Problem requirements: Here the job is to copy the data exactly and to exclude every image from it.

Input material:
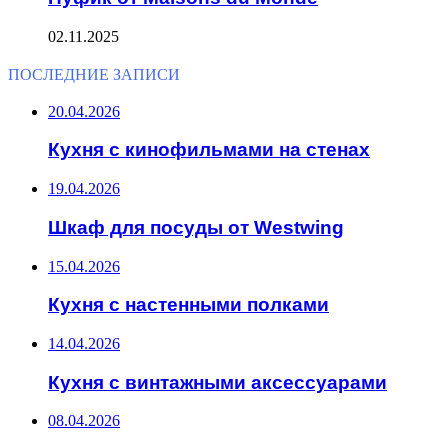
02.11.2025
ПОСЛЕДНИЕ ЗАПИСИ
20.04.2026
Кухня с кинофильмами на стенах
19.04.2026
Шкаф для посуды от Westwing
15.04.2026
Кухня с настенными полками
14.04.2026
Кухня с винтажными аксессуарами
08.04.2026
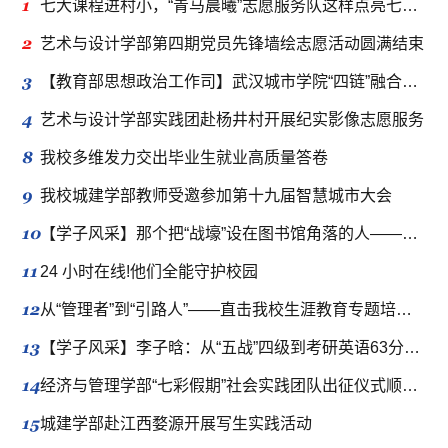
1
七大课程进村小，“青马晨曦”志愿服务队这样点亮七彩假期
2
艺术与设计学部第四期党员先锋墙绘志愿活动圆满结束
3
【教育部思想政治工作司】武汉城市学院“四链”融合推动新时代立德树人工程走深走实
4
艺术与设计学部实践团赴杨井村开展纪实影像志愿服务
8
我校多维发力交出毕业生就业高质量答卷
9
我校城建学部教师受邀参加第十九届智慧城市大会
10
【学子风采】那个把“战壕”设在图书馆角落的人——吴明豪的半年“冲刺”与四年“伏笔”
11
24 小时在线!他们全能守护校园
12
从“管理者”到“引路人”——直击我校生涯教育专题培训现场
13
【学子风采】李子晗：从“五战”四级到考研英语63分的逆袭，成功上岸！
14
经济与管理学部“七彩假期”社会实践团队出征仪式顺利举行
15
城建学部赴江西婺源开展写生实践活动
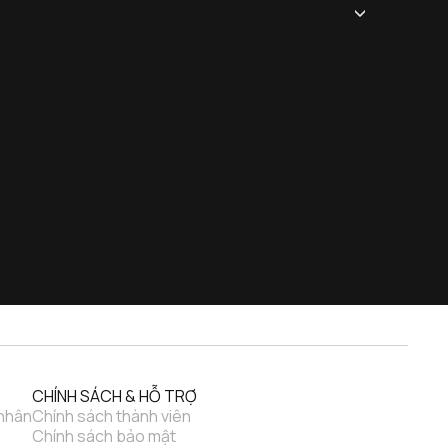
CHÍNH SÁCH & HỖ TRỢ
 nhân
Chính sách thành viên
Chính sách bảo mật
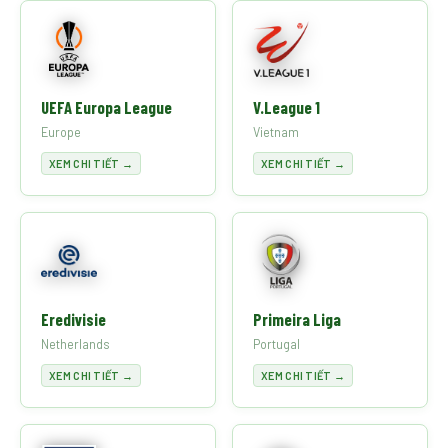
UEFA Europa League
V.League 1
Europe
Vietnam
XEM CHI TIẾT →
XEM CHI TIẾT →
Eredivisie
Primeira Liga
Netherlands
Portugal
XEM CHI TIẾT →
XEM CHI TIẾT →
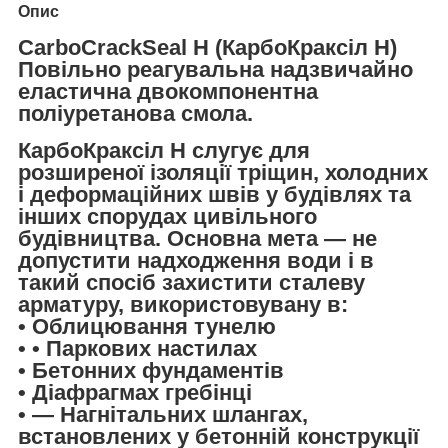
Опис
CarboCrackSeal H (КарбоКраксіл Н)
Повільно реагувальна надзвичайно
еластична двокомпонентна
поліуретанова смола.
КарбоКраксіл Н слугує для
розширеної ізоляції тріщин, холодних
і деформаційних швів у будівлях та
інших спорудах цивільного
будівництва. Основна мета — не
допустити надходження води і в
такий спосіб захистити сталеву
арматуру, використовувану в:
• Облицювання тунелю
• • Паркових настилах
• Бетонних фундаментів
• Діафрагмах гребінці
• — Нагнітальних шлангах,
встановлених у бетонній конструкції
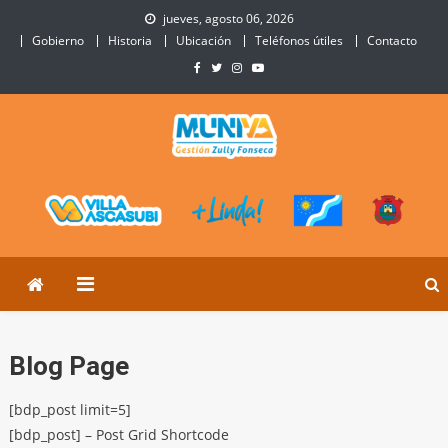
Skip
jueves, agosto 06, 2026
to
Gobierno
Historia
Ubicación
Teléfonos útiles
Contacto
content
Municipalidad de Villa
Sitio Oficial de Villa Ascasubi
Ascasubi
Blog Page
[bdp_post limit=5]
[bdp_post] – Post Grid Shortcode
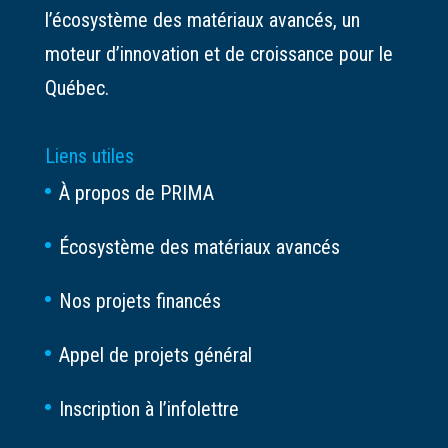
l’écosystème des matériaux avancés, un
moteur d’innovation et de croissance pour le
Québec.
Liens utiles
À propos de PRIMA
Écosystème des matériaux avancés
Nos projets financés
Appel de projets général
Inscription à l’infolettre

Expected output:
02.11.2025
ПОСЛЕДНИЕ ЗАПИСИ
20.04.2026
Кухня с кинофильмами на стенах
19.04.2026
Шкаф для посуды от Westwing
15.04.2026
Кухня с настенными полками
14.04.2026
Кухня с винтажными аксессуарами
08.04.2026
1
七大课程进村小，“青马晨曦”志愿服务队这样点亮七彩假期
2
艺术与设计学部第四期党员先锋墙绘志愿活动圆满结束
3
【教育部思想政治工作司】武汉城市学院“四链”融合推动新时代立德树人工程走深走实
4
艺术与设计学部实践团赴杨井村开展纪实影像志愿服务
8
我校多维发力交出毕业生就业高质量答卷
9
我校城建学部教师受邀参加第十九届智慧城市大会
10
【学子风采】那个把“战壕”设在图书馆角落的人——吴明豪的半年“冲刺”与四年“伏笔”
11
24 小时在线!他们全能守护校园
12
从“管理者”到“引路人”——直击我校生涯教育专题培训现场
13
【学子风采】李子晗：从“五战”四级到考研英语63分的逆袭，成功上岸！
14
经济与管理学部“七彩假期”社会实践团队出征仪式顺利举行
15
城建学部赴江西婺源开展写生实践活动
CHÍNH SÁCH & HỖ TRỢ
 nhân
Chính sách thành viên
Chính sách bảo mật
UEFA Europa League
V.League 1
Europe
Vietnam
XEM CHI TIẾT →
XEM CHI TIẾT →
Eredivisie
Primeira Liga
Netherlands
Portugal
XEM CHI TIẾT →
XEM CHI TIẾT →
Опис
CarboCrackSeal H (КарбоКраксіл Н)
Повільно реагувальна надзвичайно
еластична двокомпонентна
поліуретанова смола.
КарбоКраксіл Н слугує для
розширеної ізоляції тріщин, холодних
і деформаційних швів у будівлях та
інших спорудах цивільного
будівництва. Основна мета — не
допустити надходження води і в
такий спосіб захистити сталеву
арматуру, використовувану в:
• Облицювання тунелю
• • Паркових настилах
• Бетонних фундаментів
• Діафрагмах гребінці
• — Нагнітальних шлангах,
встановлених у бетонній конструкції
Skip
jueves, agosto 06, 2026
to
Gobierno
Historia
Ubicación
Teléfonos útiles
Contacto
content
Municipalidad de Villa
Sitio Oficial de Villa Ascasubi
Ascasubi
Blog Page
[bdp_post limit=5]
[bdp_post] – Post Grid Shortcode
l’écosystème des matériaux avancés, un
moteur d’innovation et de croissance pour le
Québec.
Liens utiles
À propos de PRIMA
Écosystème des matériaux avancés
Nos projets financés
Appel de projets général
Inscription à l’infolettre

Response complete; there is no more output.